Gastrotheca trachyceps
- Conservation status: Endangered (IUCN 3.1)

Scientific classification
- Kingdom: Animalia
- Phylum: Chordata
- Class: Amphibia
- Order: Anura
- Family: Hemiphractidae
- Genus: Gastrotheca
- Species: G. trachyceps
- Binomial name: Gastrotheca trachyceps Duellman, 1987

= Gastrotheca trachyceps =

- Authority: Duellman, 1987
- Conservation status: EN

Species of frog

Gastrotheca trachyceps is a species of frog in the family Hemiphractidae. It is endemic to the Cauca Department, Colombia, and is known from its type locality, Cerro Munchique in the Cordillera Occidental, and Vereda Santa Elena (Popayán) in the Cordillera Central. The specific name trachyceps is said to be derived from Greek trachy meaning "rough" and Latin ceps meaning "head", in reference to the rough appearance of the head. The proper word in Latin for head, however, is caput. The common name Cerro Munchique marsupial frog has been coined for it.

==Description==
Adult males measure about 50 mm (based on the sole male in the type series) and adult females 40–68 mm in snout–vent length. The head is slightly wider than it is long. The snout is bluntly rounded in dorsal view and truncate in profile. The tympanum is brown. The finger discs are much wider than the digits; the toe discs are noticeably smaller than those on the fingers. The fingers have no webbing whereas the toes are about one-third webbed.
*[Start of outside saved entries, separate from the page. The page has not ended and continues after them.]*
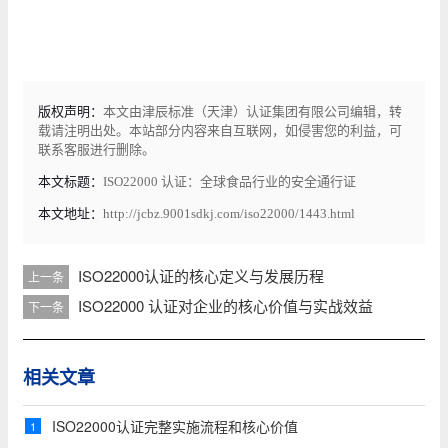
版权声明：
本文由津辰标准（天津）认证集团有限公司编辑，转
载请注明出处。本站部分内容来自互联网，如侵害您的利益，可
联系客服进行删除。
本文标题：
ISO22000 认证：全球食品行业的安全通行证
本文地址：
http://jcbz.9001sdkj.com/iso22000/1443.html
ISO22000认证的核心定义与发展历程
上一条
ISO22000 认证对企业的核心价值与实战效益
下一条
相关文章
ISO22000认证完整实施流程和核心价值
1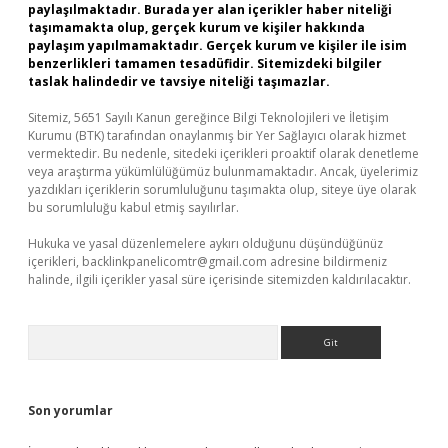
paylaşılmaktadır. Burada yer alan içerikler haber niteliği
taşımamakta olup, gerçek kurum ve kişiler hakkında
paylaşım yapılmamaktadır. Gerçek kurum ve kişiler ile isim
benzerlikleri tamamen tesadüfidir. Sitemizdeki bilgiler
taslak halindedir ve tavsiye niteliği taşımazlar.
Sitemiz, 5651 Sayılı Kanun gereğince Bilgi Teknolojileri ve İletişim
Kurumu (BTK) tarafından onaylanmış bir Yer Sağlayıcı olarak hizmet
vermektedir. Bu nedenle, sitedeki içerikleri proaktif olarak denetleme
veya araştırma yükümlülüğümüz bulunmamaktadır. Ancak, üyelerimiz
yazdıkları içeriklerin sorumluluğunu taşımakta olup, siteye üye olarak
bu sorumluluğu kabul etmiş sayılırlar.
Hukuka ve yasal düzenlemelere aykırı olduğunu düşündüğünüz
içerikleri,
backlinkpanelicomtr@gmail.com
adresine bildirmeniz
halinde, ilgili içerikler yasal süre içerisinde sitemizden kaldırılacaktır.
Arama
Son yorumlar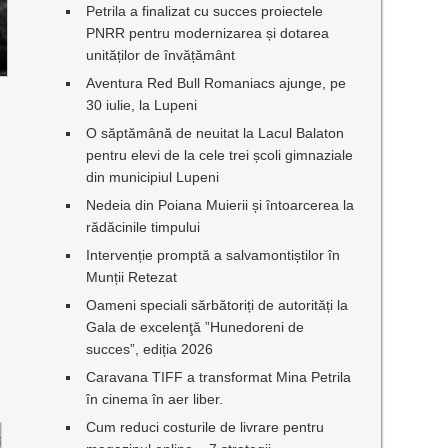
Petrila a finalizat cu succes proiectele
PNRR pentru modernizarea și dotarea
unităților de învățământ
Aventura Red Bull Romaniacs ajunge, pe
30 iulie, la Lupeni
O săptămână de neuitat la Lacul Balaton
pentru elevi de la cele trei școli gimnaziale
din municipiul Lupeni
Nedeia din Poiana Muierii și întoarcerea la
rădăcinile timpului
Intervenție promptă a salvamontiștilor în
Munții Retezat
Oameni speciali sărbătoriți de autorități la
Gala de excelenţă ”Hunedoreni de
succes”, ediția 2026
Caravana TIFF a transformat Mina Petrila
în cinema în aer liber.
Cum reduci costurile de livrare pentru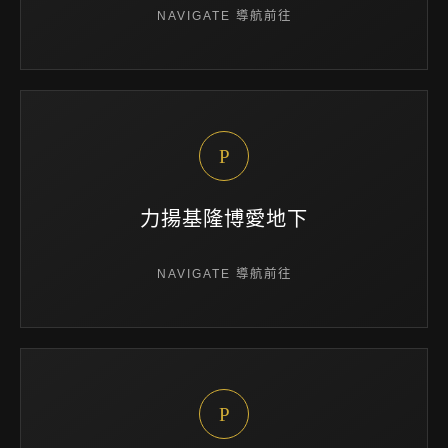
NAVIGATE 導航前往
P
力揚基隆博愛地下
NAVIGATE 導航前往
P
The dorsum is green or brown, typically with dark brown longitudinal paravertebral markings and/or dark flecks. A pale dorsolateral stripe is present, and a pale supra-cloacal stripe is often present. The flanks are brown or green, and the groin is blue with black spots. The ventrum is pale creamy gray with dark flecks.

==Habitat and conservation==
Gastrotheca trachyceps occurs on vegetation and next to streams inside forest and at the forest edge 2170–2768 m above sea level. It uses bromeliads as refuge and can also occur in paramos as long as there are bromeliads; it has also been recorded in a pasture next to a stream. The female broods the eggs in her pouch until they hatch. The young emerge as froglets, with no free-swimming tadpole stage.

This species is only known from two localities. It was reported as relatively common at the type locality, but recent surveys have failed to locate it. Even though the type locality is entirely within the Munchique National Park, cultivation of illegal crops is causing habitat loss; spraying these crops with glyphosate may have impacted this species. The second population in Vereda Santa Elena was discovered in 2005, but an intensive survey in 2016 recovered only one individual. In this locality, Gastrotheca trachyceps is threatened by the establishment of eucalyptus plantations and the use of pesticides on these plantations.